I was sent by The Nation magazine to cover the Emmett Till Murder trial in Mississippi in September of 1955. It was the first major “race” story after the Supreme Court Decision banning desegregation in the schools, and reporters from all over the world were there. The trial lasted one week, and it only took the all-white jury an hour and seven minutes to decide the “not guilty” verdict that was a foregone conclusion. Reporters heard later that the reason it took so long was that the jurors had a hard time figuring out how to complete the form that gave their decision to the judge. The last lawyer summed up his case for the defense by announcing his faith that “every last Anglo-Saxon one of you men in this jury has the courage to set these men free.”
The two Anglo-Saxon men charged with murder had come at night to the house of Moses Wright, asking for “the boy from Chicago” who had violated local standards by whistling at a white woman. The body of that boy – fourteen-year-old Emmett Till – was found in the Tallahatchie River with a seventy-pound cotton gin fan tied around his neck with barbed wire. I summed up the aftermath of the trial in the first sentence of my story:
“The crowds are gone and this Delta town is back to its silent, solid life that is based on cotton and the proposition that a whole race of men was created to pick it.”

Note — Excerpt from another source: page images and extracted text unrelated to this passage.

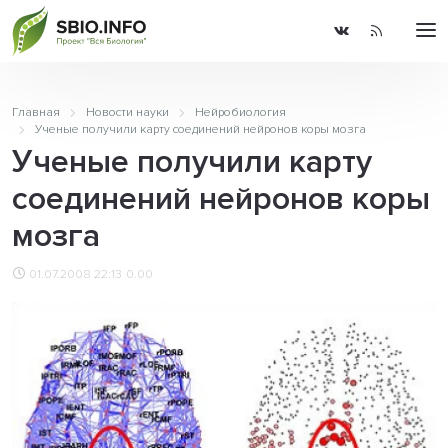
Главная
Новости науки
Нейробиология
Ученые получили карту соединений нейронов коры мозга
Ученые получили карту
соединений нейронов коры
мозга
01.07.2008 22:13
0.00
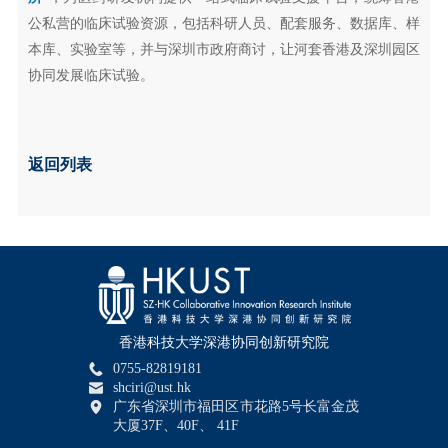
公私营的临床试验资源，包括科研人员、配套服务、数据库、样
本库、实验室等，并与深圳市政府商讨，让河套香港及深圳园区
协同发展临床试验。
返回列表
香港科技大学深港协同创新研究院
0755-82819181
shciri@ust.hk
广东省深圳市福田区市花路5号长富金茂
大厦37F、40F、 41F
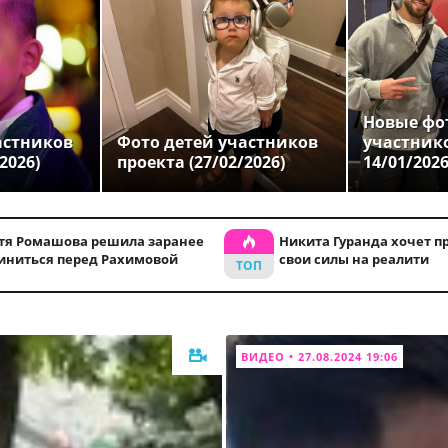
Новые фо
астников
Фото детей участников
участник
2026)
проекта (27/02/2026)
14/01/202
тя Ромашова решила заранее
Никита Гуранда хочет п
иниться перед Рахимовой
свои силы на реалити
ВИДЕО • 27.08.2024 19:06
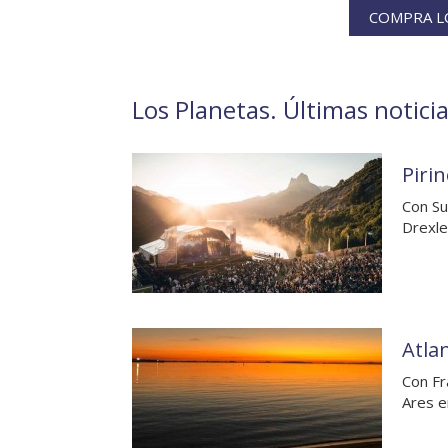
COMPRA LO
Los Planetas. Últimas noticia
Pirin
Con Su
Drexle
Atlan
Con Fr
Ares e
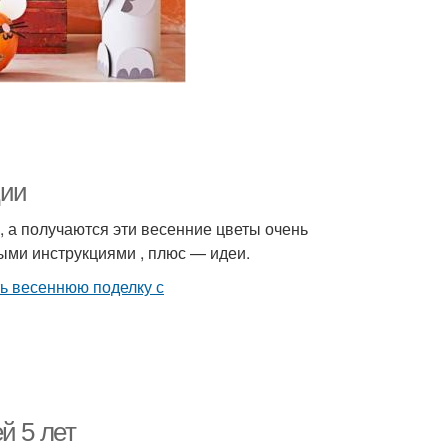
ции
, а получаются эти весенние цветы очень
ми инструкциями , плюс — идеи.
й 5 лет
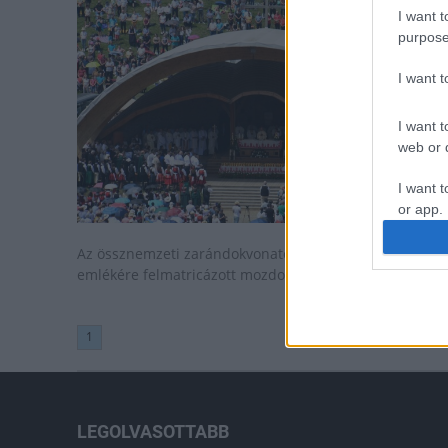
I want t
purpose
I want 
I want t
web or d
I want t
or app.
I want t
Az össznemzeti zarándokvonatot a Márton Áron
emlékére felmatricázott mozdony húzza.
I want t
authenti
1
LEGOLVASOTTABB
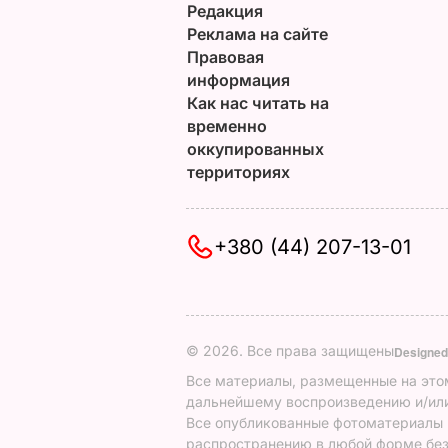
Редакция
Реклама на сайте
Правовая
информация
Как нас читать на
временно
оккупированных
территориях
+380 (44) 207-13-01
© 2026. Все права защищены
Designed
Все материалы, размещенные на этом
дальнейшему воспроизведению и/или
Все опубликованные фотоматериалы
распространению в любой форме без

Every few months I get an email from a student or scholar asking me some question about that trial of sixty years ago. As one student order valium explained, he was asking me because it seemed I was the only reporter who covered the trial who was still alive. A few days ago I got a query from a professor who is writing about the response of the labor movement to the Till case. He had found a report in the files of the United Packinghouse Workers of America that mentioned one of their delegates who had gone to observe the trial had “shared a meal” with me, and wondered if I had any recollections of it. Sorry to say I did not, but mention of the trial evoked another memory of that week in Sumner, Mississippi.
A crowd was gathered on the lawn outside the courthouse during the trial, and the crowd itself was segregated. There was a Princeton student from Mississippi who was defending his state from the negative attention it was getting in the press. He said the image of Mississippi as an exotic place that seemed full of bizarre characters and dark doings, was merely fictional, expressed in the imaginative writing of William Faulkner, who was born and lived most of his life in the nearby town of Oxford. Lowering his voice, as if to explain the reason for what he felt was the novelist’s distorted vision, the student said “Mr. Faulkner, he drinks a good deal.”
This “explanation” seemed as bizarre as everything that happened that week. In some tragic way that trial seems doomed to be repeated in different guises in different parts of the country, decade after decade, year after year, like a national nightmare from which we can never seem finally to wake.